** The records follows **
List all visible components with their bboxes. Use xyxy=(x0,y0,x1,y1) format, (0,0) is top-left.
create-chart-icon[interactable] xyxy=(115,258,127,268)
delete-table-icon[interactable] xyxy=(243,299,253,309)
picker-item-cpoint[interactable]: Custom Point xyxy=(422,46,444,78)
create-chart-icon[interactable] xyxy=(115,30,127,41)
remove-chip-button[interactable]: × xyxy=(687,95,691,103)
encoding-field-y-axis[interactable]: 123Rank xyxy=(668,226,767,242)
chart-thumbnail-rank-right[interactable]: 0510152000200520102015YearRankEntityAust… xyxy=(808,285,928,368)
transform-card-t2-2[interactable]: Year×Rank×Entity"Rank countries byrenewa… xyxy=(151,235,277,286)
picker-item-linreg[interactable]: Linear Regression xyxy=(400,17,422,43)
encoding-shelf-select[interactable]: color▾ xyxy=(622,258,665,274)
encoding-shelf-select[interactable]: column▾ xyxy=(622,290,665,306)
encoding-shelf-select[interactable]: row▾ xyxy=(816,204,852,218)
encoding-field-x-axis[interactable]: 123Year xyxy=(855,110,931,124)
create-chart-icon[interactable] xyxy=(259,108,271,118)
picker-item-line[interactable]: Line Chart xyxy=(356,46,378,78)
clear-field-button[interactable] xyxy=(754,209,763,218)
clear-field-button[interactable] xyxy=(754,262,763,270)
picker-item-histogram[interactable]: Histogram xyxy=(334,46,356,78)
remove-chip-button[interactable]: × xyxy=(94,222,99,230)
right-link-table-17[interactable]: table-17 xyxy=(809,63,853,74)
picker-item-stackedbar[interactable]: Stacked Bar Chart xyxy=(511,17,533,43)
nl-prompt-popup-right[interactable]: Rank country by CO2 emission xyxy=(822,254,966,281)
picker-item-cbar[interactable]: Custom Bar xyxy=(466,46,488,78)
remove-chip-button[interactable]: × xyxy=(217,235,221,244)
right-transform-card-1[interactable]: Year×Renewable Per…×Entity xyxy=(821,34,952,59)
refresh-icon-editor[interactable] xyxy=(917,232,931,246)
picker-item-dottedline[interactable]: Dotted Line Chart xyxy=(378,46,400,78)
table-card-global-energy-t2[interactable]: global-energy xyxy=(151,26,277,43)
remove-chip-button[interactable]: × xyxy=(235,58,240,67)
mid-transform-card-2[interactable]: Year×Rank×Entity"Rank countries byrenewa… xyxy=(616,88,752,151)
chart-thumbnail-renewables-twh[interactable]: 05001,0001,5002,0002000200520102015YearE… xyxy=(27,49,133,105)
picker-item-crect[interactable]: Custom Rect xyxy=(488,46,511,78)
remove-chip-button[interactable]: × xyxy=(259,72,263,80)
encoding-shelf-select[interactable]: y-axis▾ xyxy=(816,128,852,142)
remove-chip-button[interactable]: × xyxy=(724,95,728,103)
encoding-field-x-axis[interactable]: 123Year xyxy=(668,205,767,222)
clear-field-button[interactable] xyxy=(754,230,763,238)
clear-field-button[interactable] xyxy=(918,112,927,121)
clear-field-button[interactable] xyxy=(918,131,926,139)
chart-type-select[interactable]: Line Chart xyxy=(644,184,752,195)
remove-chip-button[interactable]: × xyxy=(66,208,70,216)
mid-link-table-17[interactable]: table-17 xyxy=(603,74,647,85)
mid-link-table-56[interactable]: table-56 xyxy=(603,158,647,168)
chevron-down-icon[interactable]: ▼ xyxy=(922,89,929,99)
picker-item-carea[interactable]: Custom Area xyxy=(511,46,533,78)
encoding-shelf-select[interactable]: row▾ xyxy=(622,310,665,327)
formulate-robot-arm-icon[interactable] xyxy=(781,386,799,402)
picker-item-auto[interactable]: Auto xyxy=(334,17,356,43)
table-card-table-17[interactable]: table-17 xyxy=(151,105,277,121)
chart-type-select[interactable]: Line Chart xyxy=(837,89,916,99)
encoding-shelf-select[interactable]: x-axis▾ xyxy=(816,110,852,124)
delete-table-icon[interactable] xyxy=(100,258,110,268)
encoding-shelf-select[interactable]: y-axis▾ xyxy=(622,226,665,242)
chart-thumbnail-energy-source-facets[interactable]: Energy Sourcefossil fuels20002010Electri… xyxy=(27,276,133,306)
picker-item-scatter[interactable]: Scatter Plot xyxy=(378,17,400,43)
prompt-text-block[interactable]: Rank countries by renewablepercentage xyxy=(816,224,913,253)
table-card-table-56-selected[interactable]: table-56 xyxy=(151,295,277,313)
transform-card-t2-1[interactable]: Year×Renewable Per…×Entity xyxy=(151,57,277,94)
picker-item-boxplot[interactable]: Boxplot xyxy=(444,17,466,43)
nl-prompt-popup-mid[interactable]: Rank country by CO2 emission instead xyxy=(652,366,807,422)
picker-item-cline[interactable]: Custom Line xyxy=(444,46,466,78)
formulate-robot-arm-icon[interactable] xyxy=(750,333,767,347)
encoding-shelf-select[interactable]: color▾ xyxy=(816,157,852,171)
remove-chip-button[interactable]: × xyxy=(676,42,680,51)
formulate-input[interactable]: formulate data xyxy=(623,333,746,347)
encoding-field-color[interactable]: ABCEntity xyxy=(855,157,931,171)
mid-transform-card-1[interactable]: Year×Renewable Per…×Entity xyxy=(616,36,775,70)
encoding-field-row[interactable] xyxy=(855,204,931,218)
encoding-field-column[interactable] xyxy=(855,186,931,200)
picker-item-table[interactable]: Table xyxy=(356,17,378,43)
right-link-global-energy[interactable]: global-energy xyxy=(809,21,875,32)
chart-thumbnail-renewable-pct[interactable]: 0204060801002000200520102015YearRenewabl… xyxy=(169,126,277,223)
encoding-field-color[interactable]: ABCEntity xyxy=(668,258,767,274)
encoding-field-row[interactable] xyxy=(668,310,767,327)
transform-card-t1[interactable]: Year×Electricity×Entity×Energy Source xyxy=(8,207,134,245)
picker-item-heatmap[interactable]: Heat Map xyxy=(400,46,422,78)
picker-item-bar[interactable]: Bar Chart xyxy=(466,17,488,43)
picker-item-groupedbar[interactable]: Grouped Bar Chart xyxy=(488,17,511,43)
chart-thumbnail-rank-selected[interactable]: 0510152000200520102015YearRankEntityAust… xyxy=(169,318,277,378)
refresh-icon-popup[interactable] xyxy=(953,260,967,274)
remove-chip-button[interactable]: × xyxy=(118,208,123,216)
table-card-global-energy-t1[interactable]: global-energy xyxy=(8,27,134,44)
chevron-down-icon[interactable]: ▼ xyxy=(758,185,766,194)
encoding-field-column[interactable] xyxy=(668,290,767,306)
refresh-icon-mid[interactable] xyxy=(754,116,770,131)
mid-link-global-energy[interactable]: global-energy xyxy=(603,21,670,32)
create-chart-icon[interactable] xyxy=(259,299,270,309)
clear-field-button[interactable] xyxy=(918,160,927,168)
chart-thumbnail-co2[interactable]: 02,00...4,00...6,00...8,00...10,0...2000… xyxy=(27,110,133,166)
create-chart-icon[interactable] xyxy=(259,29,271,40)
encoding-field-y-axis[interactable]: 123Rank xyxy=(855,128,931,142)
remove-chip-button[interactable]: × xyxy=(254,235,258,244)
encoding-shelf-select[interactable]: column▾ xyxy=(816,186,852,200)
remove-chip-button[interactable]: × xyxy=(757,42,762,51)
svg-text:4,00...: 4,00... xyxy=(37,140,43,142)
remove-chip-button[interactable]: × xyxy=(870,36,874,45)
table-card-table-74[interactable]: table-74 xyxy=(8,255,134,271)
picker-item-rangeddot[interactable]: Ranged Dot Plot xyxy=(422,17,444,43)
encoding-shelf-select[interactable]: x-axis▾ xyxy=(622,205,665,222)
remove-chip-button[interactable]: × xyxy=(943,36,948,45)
** End of The records **
__Task directions__
What this exercise asks for is the data above, retyped exactly.

__Written response__
List all visible components with their bboxes. Use xyxy=(x0,y0,x1,y1) format, (0,0) is top-left.
create-chart-icon[interactable] xyxy=(115,258,127,268)
delete-table-icon[interactable] xyxy=(243,299,253,309)
picker-item-cpoint[interactable]: Custom Point xyxy=(422,46,444,78)
create-chart-icon[interactable] xyxy=(115,30,127,41)
remove-chip-button[interactable]: × xyxy=(687,95,691,103)
encoding-field-y-axis[interactable]: 123Rank xyxy=(668,226,767,242)
chart-thumbnail-rank-right[interactable]: 0510152000200520102015YearRankEntityAust… xyxy=(808,285,928,368)
transform-card-t2-2[interactable]: Year×Rank×Entity"Rank countries byrenewa… xyxy=(151,235,277,286)
picker-item-linreg[interactable]: Linear Regression xyxy=(400,17,422,43)
encoding-shelf-select[interactable]: color▾ xyxy=(622,258,665,274)
encoding-shelf-select[interactable]: column▾ xyxy=(622,290,665,306)
encoding-shelf-select[interactable]: row▾ xyxy=(816,204,852,218)
encoding-field-x-axis[interactable]: 123Year xyxy=(855,110,931,124)
create-chart-icon[interactable] xyxy=(259,108,271,118)
picker-item-line[interactable]: Line Chart xyxy=(356,46,378,78)
clear-field-button[interactable] xyxy=(754,209,763,218)
clear-field-button[interactable] xyxy=(754,262,763,270)
picker-item-histogram[interactable]: Histogram xyxy=(334,46,356,78)
remove-chip-button[interactable]: × xyxy=(94,222,99,230)
right-link-table-17[interactable]: table-17 xyxy=(809,63,853,74)
picker-item-stackedbar[interactable]: Stacked Bar Chart xyxy=(511,17,533,43)
nl-prompt-popup-right[interactable]: Rank country by CO2 emission xyxy=(822,254,966,281)
picker-item-cbar[interactable]: Custom Bar xyxy=(466,46,488,78)
remove-chip-button[interactable]: × xyxy=(217,235,221,244)
right-transform-card-1[interactable]: Year×Renewable Per…×Entity xyxy=(821,34,952,59)
refresh-icon-editor[interactable] xyxy=(917,232,931,246)
picker-item-dottedline[interactable]: Dotted Line Chart xyxy=(378,46,400,78)
table-card-global-energy-t2[interactable]: global-energy xyxy=(151,26,277,43)
remove-chip-button[interactable]: × xyxy=(235,58,240,67)
mid-transform-card-2[interactable]: Year×Rank×Entity"Rank countries byrenewa… xyxy=(616,88,752,151)
chart-thumbnail-renewables-twh[interactable]: 05001,0001,5002,0002000200520102015YearE… xyxy=(27,49,133,105)
picker-item-crect[interactable]: Custom Rect xyxy=(488,46,511,78)
remove-chip-button[interactable]: × xyxy=(259,72,263,80)
encoding-shelf-select[interactable]: y-axis▾ xyxy=(816,128,852,142)
remove-chip-button[interactable]: × xyxy=(724,95,728,103)
encoding-field-x-axis[interactable]: 123Year xyxy=(668,205,767,222)
clear-field-button[interactable] xyxy=(754,230,763,238)
clear-field-button[interactable] xyxy=(918,112,927,121)
clear-field-button[interactable] xyxy=(918,131,926,139)
chart-type-select[interactable]: Line Chart xyxy=(644,184,752,195)
remove-chip-button[interactable]: × xyxy=(66,208,70,216)
mid-link-table-17[interactable]: table-17 xyxy=(603,74,647,85)
mid-link-table-56[interactable]: table-56 xyxy=(603,158,647,168)
chevron-down-icon[interactable]: ▼ xyxy=(922,89,929,99)
picker-item-carea[interactable]: Custom Area xyxy=(511,46,533,78)
encoding-shelf-select[interactable]: row▾ xyxy=(622,310,665,327)
formulate-robot-arm-icon[interactable] xyxy=(781,386,799,402)
picker-item-auto[interactable]: Auto xyxy=(334,17,356,43)
table-card-table-17[interactable]: table-17 xyxy=(151,105,277,121)
chart-type-select[interactable]: Line Chart xyxy=(837,89,916,99)
encoding-shelf-select[interactable]: x-axis▾ xyxy=(816,110,852,124)
delete-table-icon[interactable] xyxy=(100,258,110,268)
encoding-shelf-select[interactable]: y-axis▾ xyxy=(622,226,665,242)
chart-thumbnail-energy-source-facets[interactable]: Energy Sourcefossil fuels20002010Electri… xyxy=(27,276,133,306)
picker-item-scatter[interactable]: Scatter Plot xyxy=(378,17,400,43)
prompt-text-block[interactable]: Rank countries by renewablepercentage xyxy=(816,224,913,253)
table-card-table-56-selected[interactable]: table-56 xyxy=(151,295,277,313)
transform-card-t2-1[interactable]: Year×Renewable Per…×Entity xyxy=(151,57,277,94)
picker-item-boxplot[interactable]: Boxplot xyxy=(444,17,466,43)
nl-prompt-popup-mid[interactable]: Rank country by CO2 emission instead xyxy=(652,366,807,422)
picker-item-cline[interactable]: Custom Line xyxy=(444,46,466,78)
formulate-robot-arm-icon[interactable] xyxy=(750,333,767,347)
encoding-shelf-select[interactable]: color▾ xyxy=(816,157,852,171)
remove-chip-button[interactable]: × xyxy=(676,42,680,51)
formulate-input[interactable]: formulate data xyxy=(623,333,746,347)
encoding-field-color[interactable]: ABCEntity xyxy=(855,157,931,171)
mid-transform-card-1[interactable]: Year×Renewable Per…×Entity xyxy=(616,36,775,70)
encoding-field-row[interactable] xyxy=(855,204,931,218)
encoding-field-column[interactable] xyxy=(855,186,931,200)
picker-item-table[interactable]: Table xyxy=(356,17,378,43)
right-link-global-energy[interactable]: global-energy xyxy=(809,21,875,32)
chart-thumbnail-renewable-pct[interactable]: 0204060801002000200520102015YearRenewabl… xyxy=(169,126,277,223)
encoding-field-color[interactable]: ABCEntity xyxy=(668,258,767,274)
encoding-field-row[interactable] xyxy=(668,310,767,327)
transform-card-t1[interactable]: Year×Electricity×Entity×Energy Source xyxy=(8,207,134,245)
picker-item-heatmap[interactable]: Heat Map xyxy=(400,46,422,78)
picker-item-bar[interactable]: Bar Chart xyxy=(466,17,488,43)
picker-item-groupedbar[interactable]: Grouped Bar Chart xyxy=(488,17,511,43)
chart-thumbnail-rank-selected[interactable]: 0510152000200520102015YearRankEntityAust… xyxy=(169,318,277,378)
refresh-icon-popup[interactable] xyxy=(953,260,967,274)
remove-chip-button[interactable]: × xyxy=(118,208,123,216)
table-card-global-energy-t1[interactable]: global-energy xyxy=(8,27,134,44)
chevron-down-icon[interactable]: ▼ xyxy=(758,185,766,194)
encoding-field-column[interactable] xyxy=(668,290,767,306)
refresh-icon-mid[interactable] xyxy=(754,116,770,131)
mid-link-global-energy[interactable]: global-energy xyxy=(603,21,670,32)
create-chart-icon[interactable] xyxy=(259,299,270,309)
clear-field-button[interactable] xyxy=(918,160,927,168)
chart-thumbnail-co2[interactable]: 02,00...4,00...6,00...8,00...10,0...2000… xyxy=(27,110,133,166)
create-chart-icon[interactable] xyxy=(259,29,271,40)
encoding-field-y-axis[interactable]: 123Rank xyxy=(855,128,931,142)
remove-chip-button[interactable]: × xyxy=(254,235,258,244)
encoding-shelf-select[interactable]: column▾ xyxy=(816,186,852,200)
remove-chip-button[interactable]: × xyxy=(757,42,762,51)
svg-text:4,00...: 4,00... xyxy=(37,140,43,142)
remove-chip-button[interactable]: × xyxy=(870,36,874,45)
table-card-table-74[interactable]: table-74 xyxy=(8,255,134,271)
picker-item-rangeddot[interactable]: Ranged Dot Plot xyxy=(422,17,444,43)
encoding-shelf-select[interactable]: x-axis▾ xyxy=(622,205,665,222)
remove-chip-button[interactable]: × xyxy=(943,36,948,45)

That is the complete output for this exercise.